Seismic behavior of CFST-enhanced steel plate-reinforced concrete shear walls

Abstract

Concrete-filled steel tube-enhanced steel plate-reinforced concrete (CFST-SPRC) shear walls have been proposed for use in super high-rise buildings. This paper presents an experimental study of CFST-SPRC shear walls that aims to evaluate their seismic behavior. Three CFST-SPRC shear wall specimens with varying steel plate thicknesses and concrete strengths were tested under constant axial force and reversed cyclic loading. All of the specimens experienced a progression of failure from web concrete cracking, to local buckling of the steel tube plates, to fracturing of the vertical welds at the corners.

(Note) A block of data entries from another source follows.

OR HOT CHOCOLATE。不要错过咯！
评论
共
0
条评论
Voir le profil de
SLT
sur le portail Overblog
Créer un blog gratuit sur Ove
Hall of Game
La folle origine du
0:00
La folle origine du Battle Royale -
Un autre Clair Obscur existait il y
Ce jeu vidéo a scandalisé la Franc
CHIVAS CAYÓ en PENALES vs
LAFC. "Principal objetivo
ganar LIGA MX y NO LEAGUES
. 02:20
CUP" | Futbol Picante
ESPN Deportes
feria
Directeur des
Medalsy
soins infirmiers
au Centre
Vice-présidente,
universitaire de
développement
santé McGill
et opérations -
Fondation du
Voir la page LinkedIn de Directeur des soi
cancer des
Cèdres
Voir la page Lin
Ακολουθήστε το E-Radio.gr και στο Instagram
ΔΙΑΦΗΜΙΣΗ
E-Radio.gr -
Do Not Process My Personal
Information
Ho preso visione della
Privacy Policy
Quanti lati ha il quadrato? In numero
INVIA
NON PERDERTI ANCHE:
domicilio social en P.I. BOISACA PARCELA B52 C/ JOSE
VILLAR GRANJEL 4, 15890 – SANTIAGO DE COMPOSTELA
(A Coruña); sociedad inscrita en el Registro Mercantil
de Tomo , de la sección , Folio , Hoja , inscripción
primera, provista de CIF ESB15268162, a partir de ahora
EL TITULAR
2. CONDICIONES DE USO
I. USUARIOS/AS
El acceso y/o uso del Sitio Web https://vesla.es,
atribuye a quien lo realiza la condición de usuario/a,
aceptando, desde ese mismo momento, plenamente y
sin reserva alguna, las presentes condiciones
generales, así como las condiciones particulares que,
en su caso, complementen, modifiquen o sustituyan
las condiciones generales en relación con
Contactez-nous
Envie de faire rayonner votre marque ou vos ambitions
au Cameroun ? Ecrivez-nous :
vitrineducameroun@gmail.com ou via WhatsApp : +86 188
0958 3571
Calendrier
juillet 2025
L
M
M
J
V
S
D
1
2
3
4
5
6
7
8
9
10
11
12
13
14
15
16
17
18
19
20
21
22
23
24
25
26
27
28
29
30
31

One specimen exhibited brittle failure at the end of testing due to the sudden crushing of web concrete. Stable and full hysteretic behavior was developed by the shear wall specimens, indicating a capability for stable energy dissipation. The ultimate drift ratios were around 1.7% for all of the specimens. The flexural and shear deformations of the shear walls, and the base rotation caused by local deformations in the foundation beam, all provided a negligible contribution to the total lateral displacement. The proportions of the flexural displacement, shear displacement and rotational displacement to the total displacement were around 0.6, 0.2 and 0.2, respectively, for all specimens throughout the loading process. Simplified design methods were proposed for evaluating the load-carrying capacities of CFST-SPRC shear walls. The proposed method provided reasonable but conservative estimations for the test shear wall specimens.